Así que, cuando nadie me veía, agarré la caja y empecé a recoger los frascos.
Uno por uno.
Quince en total.
Los coloqué en la cocina.
Abrí uno.
El aroma era intenso pero reconfortante; no artificial, sino cálido y natural. Lo sentí en la boca.
Perfecto.
Exactamente como lo recordaba.
Pero algo no cuadraba.
El frasco en sí.
Parecía antiguo, pero el fondo no estaba tan liso como debería.
Le di la vuelta.
Nada.
Quizás estaba pensando demasiado.
Abrí otro.
Y luego otro.
Cuando llegué al duodécimo frasco, me quedé paralizada.

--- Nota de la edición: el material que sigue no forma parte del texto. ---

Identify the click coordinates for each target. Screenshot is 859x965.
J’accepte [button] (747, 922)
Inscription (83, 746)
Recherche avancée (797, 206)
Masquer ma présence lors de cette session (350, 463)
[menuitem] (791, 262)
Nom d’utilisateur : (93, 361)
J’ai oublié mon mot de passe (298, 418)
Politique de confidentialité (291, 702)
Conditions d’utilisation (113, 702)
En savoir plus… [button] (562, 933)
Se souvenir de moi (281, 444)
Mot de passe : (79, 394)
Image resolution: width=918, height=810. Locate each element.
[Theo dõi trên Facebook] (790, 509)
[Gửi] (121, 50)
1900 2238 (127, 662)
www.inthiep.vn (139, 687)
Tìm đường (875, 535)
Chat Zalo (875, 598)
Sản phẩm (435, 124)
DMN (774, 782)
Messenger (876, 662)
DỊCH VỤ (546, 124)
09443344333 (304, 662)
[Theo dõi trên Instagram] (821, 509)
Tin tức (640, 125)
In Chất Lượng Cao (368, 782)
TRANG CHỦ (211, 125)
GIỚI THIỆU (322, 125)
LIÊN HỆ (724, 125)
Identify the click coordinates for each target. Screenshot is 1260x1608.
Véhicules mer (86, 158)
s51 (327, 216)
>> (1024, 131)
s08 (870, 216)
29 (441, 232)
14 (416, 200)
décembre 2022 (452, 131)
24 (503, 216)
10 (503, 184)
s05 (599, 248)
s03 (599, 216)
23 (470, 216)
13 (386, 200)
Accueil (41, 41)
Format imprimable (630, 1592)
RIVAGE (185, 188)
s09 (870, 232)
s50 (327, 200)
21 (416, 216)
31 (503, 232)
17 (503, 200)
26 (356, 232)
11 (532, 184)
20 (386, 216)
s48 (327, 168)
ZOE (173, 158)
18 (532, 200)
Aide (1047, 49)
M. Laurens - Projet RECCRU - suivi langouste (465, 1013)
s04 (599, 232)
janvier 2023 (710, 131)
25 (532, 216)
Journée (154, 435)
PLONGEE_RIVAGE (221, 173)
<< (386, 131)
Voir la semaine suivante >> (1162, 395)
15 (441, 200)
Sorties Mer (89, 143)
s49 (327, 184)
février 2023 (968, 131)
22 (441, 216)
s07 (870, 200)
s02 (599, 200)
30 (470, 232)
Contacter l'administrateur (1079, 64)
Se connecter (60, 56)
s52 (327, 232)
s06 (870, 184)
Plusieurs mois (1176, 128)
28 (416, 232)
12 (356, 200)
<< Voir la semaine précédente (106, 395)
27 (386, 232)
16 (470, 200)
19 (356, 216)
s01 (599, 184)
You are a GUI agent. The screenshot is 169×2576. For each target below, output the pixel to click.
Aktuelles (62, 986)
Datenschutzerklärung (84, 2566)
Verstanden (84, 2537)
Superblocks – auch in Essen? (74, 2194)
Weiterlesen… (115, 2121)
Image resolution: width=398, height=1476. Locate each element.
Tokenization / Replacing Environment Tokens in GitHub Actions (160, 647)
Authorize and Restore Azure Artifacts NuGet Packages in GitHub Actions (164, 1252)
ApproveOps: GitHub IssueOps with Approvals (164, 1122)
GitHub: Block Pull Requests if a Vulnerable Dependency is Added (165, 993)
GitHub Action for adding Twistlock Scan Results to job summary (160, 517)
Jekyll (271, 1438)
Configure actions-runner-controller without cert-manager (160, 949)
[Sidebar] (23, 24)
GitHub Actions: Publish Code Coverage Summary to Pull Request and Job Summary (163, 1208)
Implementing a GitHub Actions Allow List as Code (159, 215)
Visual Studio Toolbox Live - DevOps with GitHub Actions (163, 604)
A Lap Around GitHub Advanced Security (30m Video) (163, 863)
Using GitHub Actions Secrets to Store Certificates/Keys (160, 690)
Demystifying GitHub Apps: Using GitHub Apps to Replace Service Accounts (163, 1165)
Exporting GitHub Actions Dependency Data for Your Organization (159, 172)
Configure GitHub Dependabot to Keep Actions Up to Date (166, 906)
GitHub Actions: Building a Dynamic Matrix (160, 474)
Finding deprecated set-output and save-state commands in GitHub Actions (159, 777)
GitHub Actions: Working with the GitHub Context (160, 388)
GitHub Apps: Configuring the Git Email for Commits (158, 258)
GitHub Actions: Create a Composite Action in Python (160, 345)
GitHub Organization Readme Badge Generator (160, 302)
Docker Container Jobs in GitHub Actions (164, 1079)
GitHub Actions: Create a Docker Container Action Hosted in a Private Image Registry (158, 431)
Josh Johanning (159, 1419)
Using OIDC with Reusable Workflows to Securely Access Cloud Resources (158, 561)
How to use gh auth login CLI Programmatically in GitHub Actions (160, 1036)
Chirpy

En la base, bajo una fina capa de arcilla seca, había tenues grabados.
Rasqué suavemente.
Aparecieron letras.
«Hora del gallo. Tres. Siete. Mezquite. Sombra».
Mi corazón dio un vuelco.
Esto no era una coincidencia.
Era un mensaje.
Un código.
Esa noche no pude dormir.
Las palabras resonaban en mi cabeza como un acertijo por resolver.
¿Para quién era?
¿Por qué ocultarlo así?
A menos que…
Quien lo escribió no podía hablar abiertamente.
Quizás alguien lo vigilaba.
¿O tal vez el mensaje no iba dirigido al jefe?
Pero alguien lo suficientemente observador podría darse cuenta.
Al día siguiente, até cabos
En una vieja foto de la empresa, se veía un gran mezquite creciendo frente al edificio original de la fábrica.
Una fábrica abandonada.
Tenía que ser eso.
Al atardecer, al amanecer, fui allí.
Todo estaba en silencio, inquietante.
Pero el árbol seguía en pie.
Enorme. Antiquísimo.
Seguí su sombra.
Tres pasos.
Luego siete.
Me detuve.
El suelo bajo mis pies parecía vacío.